Genesis Energy, the New Zealand state-owned electricity generator, has paid to remove itself from contracts to import coal from Indonesia.

The only coal-fired power generator in New Zealand will now rely on its own stockpiles, as well as those from coal miner Solid Energy, for its diminishing need to use coal to generate electricity, Genesis CEO Albert Brantley explained in a company statement.

Genesis has renegotiated a supply contract with Solid Energy, which is currently seeking to rebuild its financial viability after low global coal prices and over-exposure to expensive alternative energy projects forced a bail-out backed by the New Zealand government and banks.

Reduced coal supply
"Both moves will result in a reduced supply of coal to the Huntly power station and are a consequence of the company's decision to place a second of its older coal/gas generation units at Huntly into storage at the end of 2013," Brantley commented.

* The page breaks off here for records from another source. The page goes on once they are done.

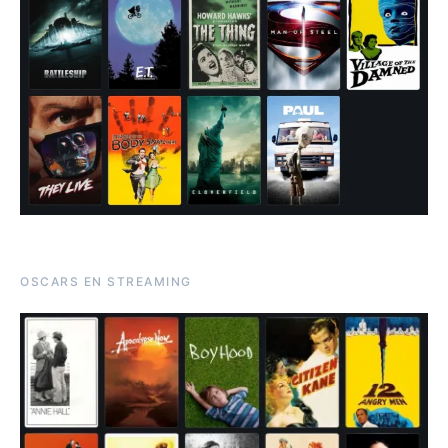
OSCARS EN STREAMING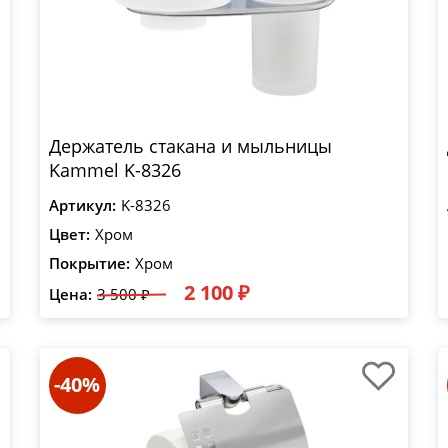
Держатель стакана и мыльницы
Kammel K-8326
Артикул:
K-8326
Цвет:
Хром
Покрытие:
Хром
2 100 ₽
Цена:
3 500 ₽
-40%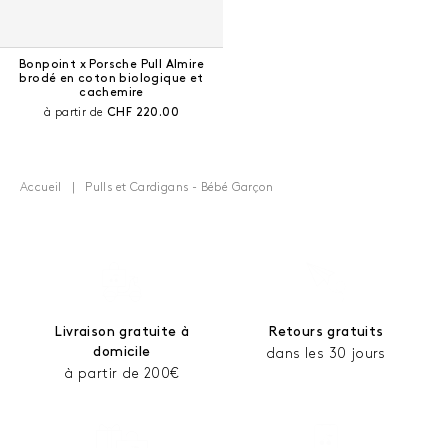
Bonpoint x Porsche Pull Almire
brodé en coton biologique et
cachemire
Prix courant :
à partir de
CHF 220.00
Accueil
Pulls et Cardigans - Bébé Garçon
Livraison gratuite à
Retours gratuits
domicile
dans les 30 jours
à partir de 200€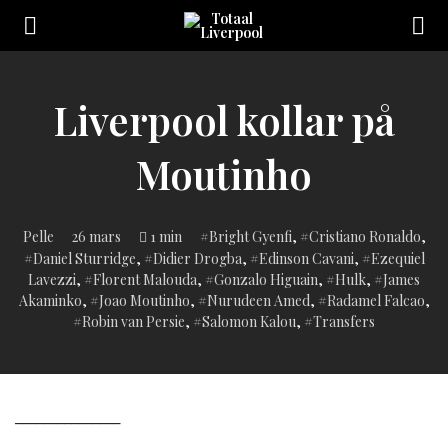
Toggle
navigation
Sveriges
största
Liverpool
Liverpool kollar på
online
magazine!
Moutinho
Inlagd
Pelle
26 mars
1 min
Bright Gyenfi
,
Cristiano Ronaldo
,
i:
Daniel Sturridge
,
Didier Drogba
,
Edinson Cavani
,
Ezequiel
Lavezzi
,
Florent Malouda
,
Gonzalo Higuain
,
Hulk
,
James
Akaminko
,
Joao Moutinho
,
Nurudeen Amed
,
Radamel Falcao
,
Robin van Persie
,
Salomon Kalou
,
Transfers
_______________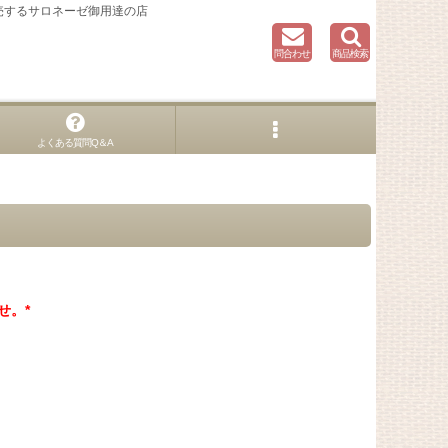
売するサロネーゼ御用達の店
問合わせ
商品検索
よくある質問Q＆A
せ。*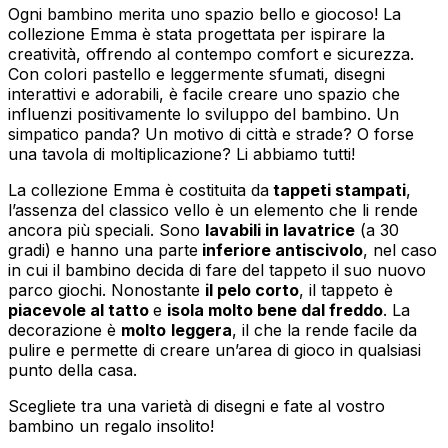
Ogni bambino merita uno spazio bello e giocoso! La
collezione Emma è stata progettata per ispirare la
creatività, offrendo al contempo comfort e sicurezza.
Con colori pastello e leggermente sfumati, disegni
interattivi e adorabili, è facile creare uno spazio che
influenzi positivamente lo sviluppo del bambino. Un
simpatico panda? Un motivo di città e strade? O forse
una tavola di moltiplicazione? Li abbiamo tutti!
La collezione Emma è costituita da
tappeti stampati
,
l’assenza del classico vello è un elemento che li rende
ancora più speciali. Sono
lavabili in lavatrice
(a 30
gradi) e hanno una parte
inferiore antiscivolo
, nel caso
in cui il bambino decida di fare del tappeto il suo nuovo
parco giochi. Nonostante
il pelo corto
, il tappeto è
piacevole al tatto
e
isola molto bene dal freddo
. La
decorazione è
molto
leggera
, il che la rende facile da
pulire e permette di creare un’area di gioco in qualsiasi
punto della casa.
Scegliete tra una varietà di disegni e fate al vostro
bambino un regalo insolito!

The company did not release figures regarding the cost of removing itself from Indonesian coal supply contracts, which have been controversial due to the high carbon emissions profile of coal compared to other electricity fuel sources and because of the proximity of Solid Energy's Huntly East mine to the coal- and gas-fired Huntly power station.

Four 250 MW units at Huntly are being decommissioned, with only two units currently available for service, leading to a decline in Genesis's demand for coal.

Electricity production
The company’s 2013 annual report showed that 7.7% of its total electricity production of 13 057 GW hours came from coal, compared with 52.8% from the Tongariro and Tekapo hydro schemes, 19.6% from the gas-fired plant at Huntly, 13.6% from geothermal energy, and 4.8% from wind farms.